This PR adds a relatively simple demo for image warping via gdal.js + loam.

The basic algorithm used to warp the image is:

  1. Calculate a grid of GCPs across the image
  2. Use gdal_translate to add the GCPs to the image metadata and convert from source image type to tiff
  3. Use gdalwarp to warp the image via the GCPs using thin plate splines via the -tps argument

Demo

screen shot 2018-04-30 at 11 14 58

Notes

A discussion with @designmatty resulted in this super basic, no minification, no scss project structure. We figured that we can clean this up and add any appropriate build tooling once this is a workable demo.

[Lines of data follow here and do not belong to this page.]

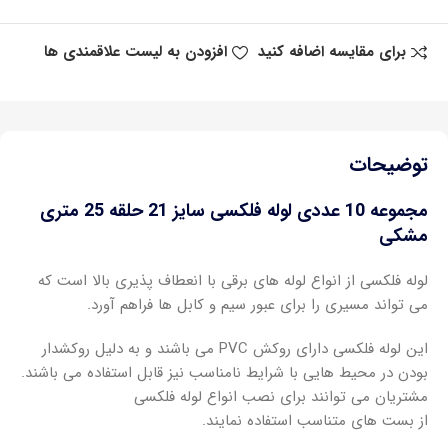
برای مقایسه اضافه کنید
افزودن به لیست علاقمندی ها
توضیحات
مجموعه 10 عددی لوله فلکسی سایز 21 حلقه 25 متری
مشکی
لوله فلکسی از انواع لوله های برقی با انعطاف پذیری بالا است که
می تواند مسیری را برای عبور سیم و کابل ها فراهم آورد.
این لوله فلکسی دارای روکش PVC می باشند و به دلیل روکشدار
بودن در محیط هایی با شرایط نامناسب نیز قابل استفاده می باشند.
مشتریان می توانند برای نصب انواع لوله فلکسی
از بست های متناسب استفاده نمایند.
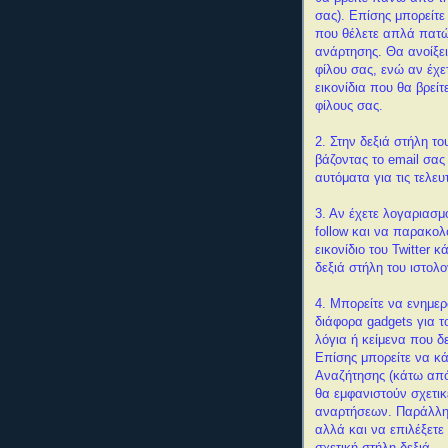
σας). Επίσης μπορείτε
που θέλετε απλά πατώ
ανάρτησης.
Θα ανοίξει
φίλου σας, ενώ αν έχε
εικονίδια που θα βρείτ
φίλους σας.
2. Στην δεξιά στήλη το
βάζοντας το email σας
αυτόματα για τις τελευ
3. Αν έχετε λογαριασμό
follow και να παρακολο
εικονίδιο του Twitter 
δεξιά στήλη του ιστολο
4. Μπορείτε να ενημερ
διάφορα gadgets για το
λόγια ή κείμενα που δε
Επίσης μπορείτε να κά
Αναζήτησης (κάτω από
θα εμφανιστούν σχετι
αναρτήσεων. Παράλληλα
αλλά και να επιλέξετ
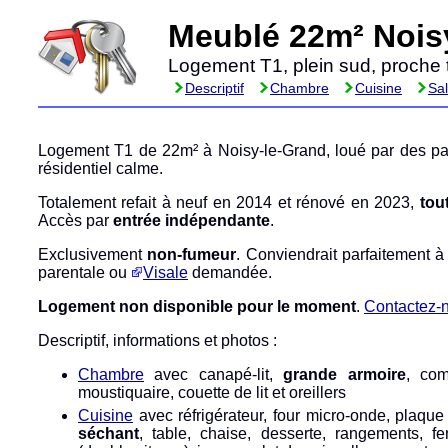
Meublé 22m² Noisy
Logement T1, plein sud, proche 
Descriptif
Chambre
Cuisine
Sal
Logement T1 de 22m² à Noisy-le-Grand, loué par des par
résidentiel calme.
Totalement refait à neuf en 2014 et rénové en 2023,
tou
Accès par
entrée indépendante
.
Exclusivement
non-fumeur
. Conviendrait parfaitement à
parentale ou
Visale
demandée.
Logement non disponible pour le moment
.
Contactez-
Descriptif, informations et photos :
Chambre
avec canapé-lit,
grande armoire
, co
moustiquaire, couette de lit et oreillers
Cuisine
avec réfrigérateur, four micro-onde, plaqu
séchant
, table, chaise, desserte, rangements, fen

Thanks to @ddohler for assistance in some debugging of gdal.js, including instruction on how to do custom builds, navigating the emscripten build options and some debugging help with loam+gdal.js.

There are quite a few directions we could go with this from here:

  • Clean up JS build and style the app, plus implement an interesting UI/UX workflow around this basic operation
  • Clean up the GCP+TPS implementation, by adding more control points or attempting to optimize placement of the existing ones
  • Investigate and fix any issues running this on Safari/Edge to get good cross platform support
  • Improve pre-load of the gdal.js files, so that the operations are faster. After running one warp operation, subsequent ones are almost instantaneous.

Testing

See the "Developing" section of the new README for instructions on running locally. Ensure you're able to upload an image file and have it display on the map. Then ensure that after clicking the "engage" button, that it is disabled while the warping operation takes place, and a usable warped tiff is downloaded. Some debugging info will be printed to the console as the operation commences.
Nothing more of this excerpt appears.